O’Briens lend a good Irish name to Lee’s Summit street

rpulley@lsjournal.comMarch 14, 2014 

With St. Patrick’s Day bringing lots of weekend activity to Lee’s Summit, a little history of O’Brien Road is of interest.

O’Brien is north of Third Street, running between Pryor Road east toward the middle of Lee’s Summit, where swinging south it becomes Main Street.

That area once was all country, with Lee’s Summit’s population at about 2,500, when Luke and Frances O’Brien bought 36 acres then northwest of town.

One of his sons, Larry O’Brien, 95, shared a few recollections of the farm and its development with The Journal.

Larry O’Brien said his father and mother, Luke and Frances O’Brien, bought the land from Seth Ward in 1932. The family moved to the farm in 1933. His father’s primary occupation was a contractor, a partner in the Cook-O’Brien Construction Co. that built rail bed for the Santa Fe Railroad.

The couple then bought two more farms, 65 acres that eventually would become The Summit shopping center and 120 acres that the O’Briens would develop as the Summit View subdivision.
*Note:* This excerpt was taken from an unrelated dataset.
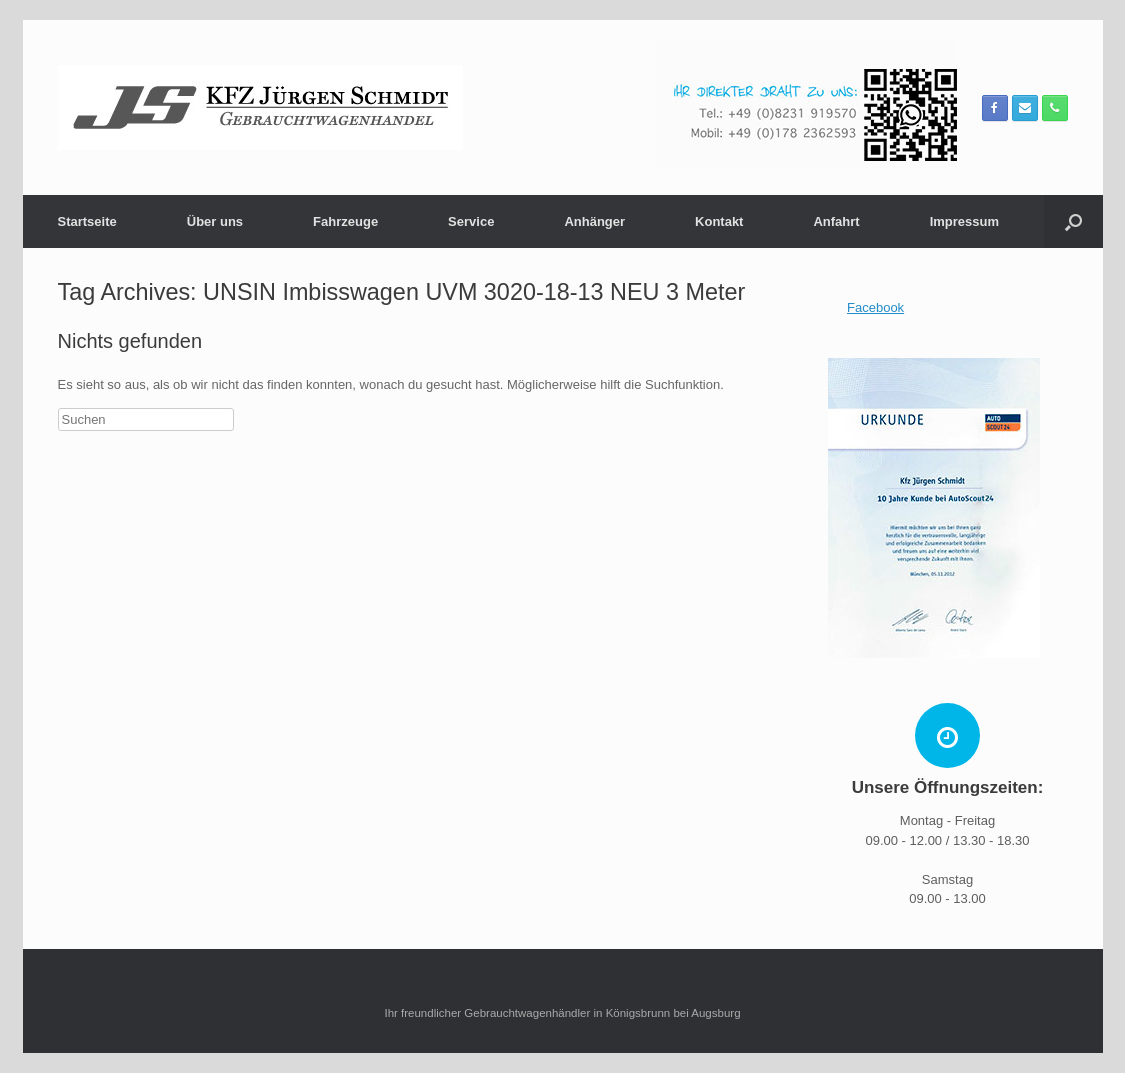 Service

“All the streets were named after family members and people close to my father,” O’Brien said, accounting for Donovan Street, Kay Drive and Frances Road. Carroll Street was named after his father’s secretary. Luke O’Brien split the property into about 100 one-acre lots, limiting construction to one house per lot.

Larry O’Brien said that his father had moved to Kansas City and then to Lee’s Summit from Keokuk, Iowa, where his grandfather had immigrated from Ireland. His mother was from Tulsa, Okla., he said, but he didn’t recall how they met.
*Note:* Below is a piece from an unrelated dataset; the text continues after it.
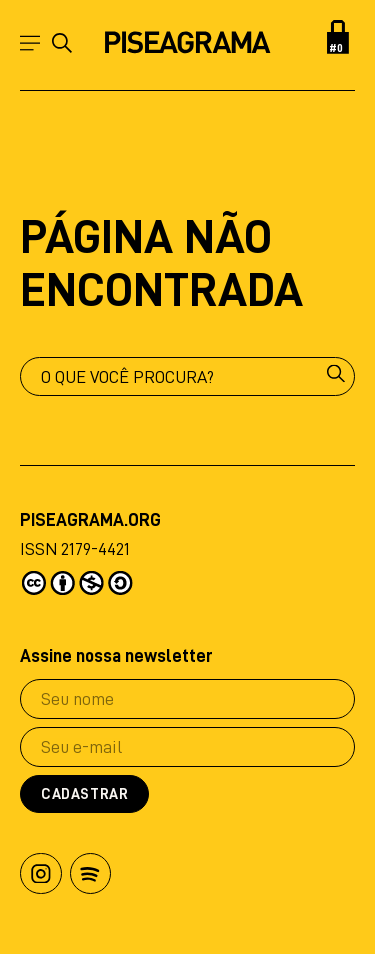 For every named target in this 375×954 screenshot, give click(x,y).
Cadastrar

Larry O’Brien and a brother farmed the three places until World War II, then entered military service. Raised a lot of horses, hogs, chickens, and other stock, he said.

The 36-acre farm eventually sold. The one remnant building is a log cabin Luke O’Brien built for his large family in 1934, which was overflowing the farmhouse. The cabin sits on property now owned by Our Lady of Presentation Catholic Church.

The couple had six girls and three boys, too many to be comfortable in the house, so the cabin was built. It was without plumbing, standard for those days.

“The men slept in the cabin,” Larry O’Brien said. “Mother and the daughters slept in the house.”

The boys went to the main house for breakfast.